Center for Improving Value in Health Care
Nov 10, 2016 | 0 comments | Posted by Global Administrator
Okay. By now, you know what an All Payer Claims Database is, what types of data releases are available, and that any data released from the CO APCD must be used to benefit Coloradans. This is an excellent start to understanding what CIVHC does as administrator of the CO APCD but it probably doesn’t really illustrate what a cool resource the database is and the incredible projects that it can inform.
Don’t worry, it took us a while to understand too. In fact, we’re still learning the magnitude of what it can do and identify new uses every day.
Claims data is a tricky thing to get your head around, as it isn’t as neatly packaged as other datasets. There are certain things you can learn from it and other things that you can’t and the dividing line between the two can be less than intuitive.
One of the ways we describe the information in the CO APCD is: “it contains whatever is included on a health insurance claim.” Clear as mud, right?
We thought so. To help everyone (including us) understand what claims data – and more specifically, the CO APCD - contains and how it can be used, CIVHC created a guide to the capabilities of the CO APCD. This handy list explains what information is usually not found in claims data and what is currently available in the CO APCD. There is also a column that details what could be found in claims data if changes are made to legislation or data submission guidelines.

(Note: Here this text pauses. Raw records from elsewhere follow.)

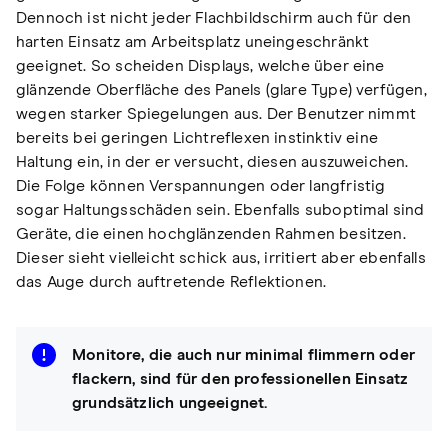
Dennoch ist nicht jeder Flachbildschirm auch für den
harten Einsatz am Arbeitsplatz uneingeschränkt
geeignet. So scheiden Displays, welche über eine
glänzende Oberfläche des Panels (glare Type) verfügen,
wegen starker Spiegelungen aus. Der Benutzer nimmt
bereits bei geringen Lichtreflexen instinktiv eine
Haltung ein, in der er versucht, diesen auszuweichen.
Die Folge können Verspannungen oder langfristig
sogar Haltungsschäden sein. Ebenfalls suboptimal sind
Geräte, die einen hochglänzenden Rahmen besitzen.
Dieser sieht vielleicht schick aus, irritiert aber ebenfalls
das Auge durch auftretende Reflektionen.
Monitore, die auch nur minimal flimmern oder
flackern, sind für den professionellen Einsatz
grundsätzlich ungeeignet.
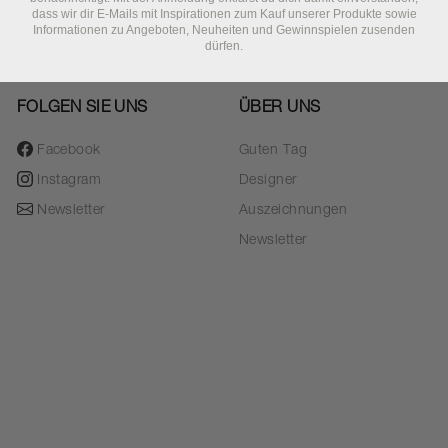
dass wir dir E-Mails mit Inspirationen zum Kauf unserer Produkte sowie
Informationen zu Angeboten, Neuheiten und Gewinnspielen zusenden
dürfen.
FOLGEN SIE UNS
ÜBER UNS
Facebook
Guten Tag
Instagram
Designer
Newsletter
Auszeichnungen
Newsletter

So, what can the CO APCD do?
Claims data only contains the information necessary for a provider to file a claim with an insurance company and be reimbursed for services rendered. This information is passed along via a special set of codes on forms that specify diagnoses, treatments, lab tests, and prescriptions. Claims have no clinical data because it is not necessary for the insurance company to know the height, weight, blood type, or medical history of a patient in order to reimburse a provider.
Health insurance claims identify which provider a patient saw, what health insurance company the patient has, and how much both the insurance company and the patient paid for a service. These bits of data can be quite useful when analyzed, as the Colorado Optometric Association (COA) learned in 2014.
When COA requested data from the CO APCD in 2013, Colorado Medicaid vision codes had not been reviewed in over 40 years. Medicaid reimbursed optometrists roughly 19 percent of care expenses, making it financially difficult for many doctors to accept Medicaid patients. Some of those who did accept patients had to restrict the number they treated, causing an access-to-care problem, especially in rural Colorado.
To combat access issues and increase options for Medicaid patients, COA used CO APCD Medicaid price and utilization data to calculate the financial impact a reimbursement increase would have on the overall Medicaid budget, the number of optometrists willing to accept patients covered by Medicaid, and access to vision care services across the state.
Upon completion of the analysis, COA presented the findings to the Department of Health Care Policy and Financing (HCPF). They were able to demonstrate that the low number of Medicaid-participating vision care providers was due to their inability to recover the minimum chair cost (price per patient per hour).
Based on data presented, HCPF made a recommendation to the Governor’s Office of State Planning and Budget to increase the reimbursement rates for certain vision codes. The increased rates became effective July 1, 2014 and the number of vision care providers participating in Medicaid has increased, expanding access to services in underserved areas including rural Colorado.
More people getting vision care is always a good thing; but, what about people with chronic conditions? How can CO APCD data improve care for them if there is no clinical information in an insurance claim?
That’s where health care’s special language of codes comes in. In order to reimburse providers accurately, the insurance company needs to know what services were provided to each patient. Associated with each hospital admittance, treatment, and prescription, there is a code that tells the insurance company how much to reimburse the provider and the patient’s benefit plan determines how much of the bill the patient pays. By analyzing these codes, it is possible to improve care, as one university student is trying to do.
Logic dictates that if a patient fully understands their hospital discharge instructions then they would be less likely to be readmitted. However, there is little formal data about the correlation between effective discharge information from the patient’s perspective and hospital readmission rates. A Regis University student evaluated CO APCD data alongside patient survey information from the Hospital Consumer Assessment of Healthcare Providers and Systems (HCAHPS) to see if such a relationship exists.
Hospital-specific 2009-2013 CO APCD data from across all lines of business (Commercial, Medicaid, and Medicare) was analyzed compared to responses to two specific HCAHPS care transitions survey questions for Colorado hospitals:
The results of the study showed that across all diagnoses, higher rankings on the HCAHPS care transitions composites were associated with lower 30-day all cause readmission rates. Hospitals can use this information to build the case to enhance their own targeted interventions and ensure discharge instructions are communicated effectively to support healthy transitions of care.
Pretty cool, huh? The CO APCD is being used to make people’s lives better and these are only two examples of custom data fulfillments we’ve made since 2013. The Colorado Medical Price Compare Showcase has many more illustrations of the amazing ways claims data is improving care, lowering costs, and creating a healthier Colorado. And that’s just custom data…we haven’t even started talking about the value of the data available for free on our website.